In the above example, the node is pulling the HTML document string from the data.httpResult.body path (which in this case is storing the body of a webpage retrieved by the previous HTTP Node), and applying the selector #myDataSource against the document (which will pull out the node that has the ID myDataSource).

HTML/XML Parser Node Result

Once the node has the parsed document and has applied the selector, it needs to know where to place the result on the workflow payload, and what form that result should take. Where to place the result is just a simple JSON payload path. In the example above, the result will be placed at data.extractedData and will be in Text format.

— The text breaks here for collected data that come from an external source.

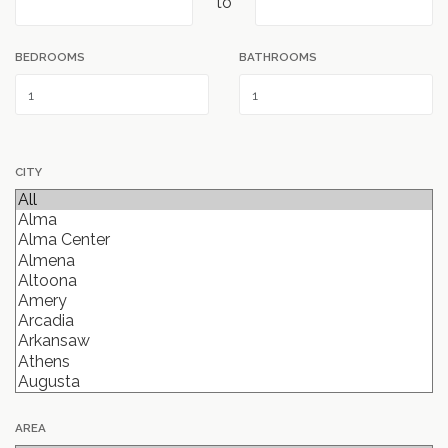
to
BEDROOMS
BATHROOMS
CITY
AREA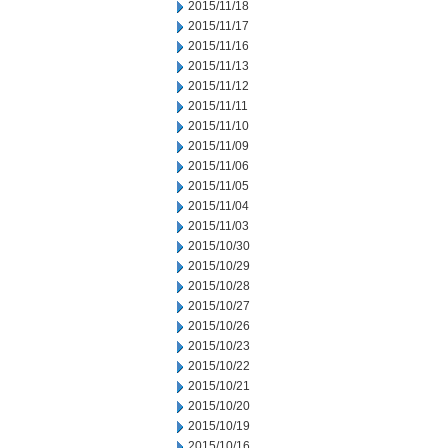
2015/11/18
2015/11/17
2015/11/16
2015/11/13
2015/11/12
2015/11/11
2015/11/10
2015/11/09
2015/11/06
2015/11/05
2015/11/04
2015/11/03
2015/10/30
2015/10/29
2015/10/28
2015/10/27
2015/10/26
2015/10/23
2015/10/22
2015/10/21
2015/10/20
2015/10/19
2015/10/16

For the form that that result will take, there are three possibilities - Text, XML, JSON. In all three cases the result will take the form of an array, one entry per section of the document that was selected by the CSS selector - or just an array of one item representing the entire document if there was no selector. Text output will be a string of any visible text within the selected element, concatenated together. XML output will be the string of XML that represents the selected element. JSON output will be a JSON representation of the selected element. For example, given the following sample XML document, with the selector .edge applied:

<ul>
  <li id="first" class="edge"><b>Item</b> number <a href="/one">One</a></li>
  <li id="second"><b>Item</b> number <a href="/two">Two</a></li>
  <li id="third" class="edge"><b>Item</b> number <a href="/three">Three</a></li>
</ul>

The Text output format would be the following:

[
  "Item number One",
  "Item number Three"
]

The XML output format would be the following:

[
  "<li id=\"first\" class=\"edge\"><b>Item</b> number <a href=\"/one\">One</a></li>",
  "<li id=\"third\" class=\"edge\"><b>Item</b> number <a href=\"/three\">Three</a></li>"
]

And the JSON output format would be the following:

[
  { "children": [
      { "type": "element",
        "name": "li",
        "attributes": { "id": "first", "class": "edge" },
        "children": [
          { "type": "element",
            "name": "b",
            "children": [ { "type": "text", "value": "Item" } ] },
          { "type": "text", "value": " number " },
          { "type": "element",
            "name": "a",
            "attributes": { "href": "/one" },
            "children": [ { "type": "text", "value": "One" } ] }
        ]
      }
    ]
  },
  { "children": [
      { "type": "element",
        "name": "li",
        "attributes": { "id": "third", "class": "edge" },
        "children": [
          { "type": "element",
            "name": "b",
            "children": [ { "type": "text", "value": "Item" } ] },
          { "type": "text", "value": " number " },
          { "type": "element",
            "name": "a",
            "attributes": { "href": "/three" },
            "children": [ { "type": "text", "value": "Three" } ] }
        ]
      }
    ]
  }
]

JSON Output Details

The JSON output can be also be passed back to the toHtml handlebars helper to produce an HTML/XML document string again - which lets you parse a document to JSON, manipulate its contents, and then create a new document string with your modifications.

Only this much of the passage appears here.